Integration
Von Pausenhöfen zur Bildungspolitik: Albanisch als Landessprache der Schweiz?
Albinfo.ch begibt sich nun von den Pausenhöfen in die obersten Ebenen der Zürcher Bildungspolitik und übergibt das Wort an Frau Silvia Steiner
Mit Albanismen wie “Ej njeri!” (Hej Mann) oder “te dua” (Ich liebe Dich) dringt die albanische Sprache immer stärker ins Schweizerdeutsche vor und gewinnt zunehmend Präsenz im Schulalltag des Kantons Zürich.

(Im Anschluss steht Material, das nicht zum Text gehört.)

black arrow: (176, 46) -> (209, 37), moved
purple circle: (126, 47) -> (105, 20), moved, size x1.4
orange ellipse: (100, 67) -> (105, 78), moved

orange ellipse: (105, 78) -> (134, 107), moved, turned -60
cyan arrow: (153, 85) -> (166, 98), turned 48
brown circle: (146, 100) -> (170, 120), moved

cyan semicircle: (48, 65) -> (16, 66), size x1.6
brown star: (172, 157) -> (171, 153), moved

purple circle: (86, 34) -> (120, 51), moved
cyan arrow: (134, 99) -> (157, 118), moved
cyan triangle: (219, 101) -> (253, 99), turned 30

Doch reiht sich Albanisch in Zukunft in die Vielfalt der Schweizer Landessprachen ein?
Diese Frage sorgt in jüngster Zeit für Schlagzeilen, aber der renommierte Sprachexperte Stephan Schmid von der Universität Zürich äusserte kürzlich Skepsis. Schmid erklärte, dass Albanisch, ähnlich wie viele andere Einwanderungssprachen, in der zweiten und dritten Generation an Bedeutung zu verlieren droht. Er führt diesen Trend zu albanischen Wörtern auf informelle Bildungsfaktoren wie Musik, das Internet und den sprachlichen Austausch unter Gleichaltrigen zurück. Dabei betonte er auch, dass die formelle Bildung noch Verbesserungsbedarf aufweist, insbesondere vor dem Hintergrund der gesellschaftlichen Realität, in der bei Jugendlichen der zweiten oder dritten Generation in der Schweiz von der albanischen Sprache nur noch Albanismen übrigbleiben.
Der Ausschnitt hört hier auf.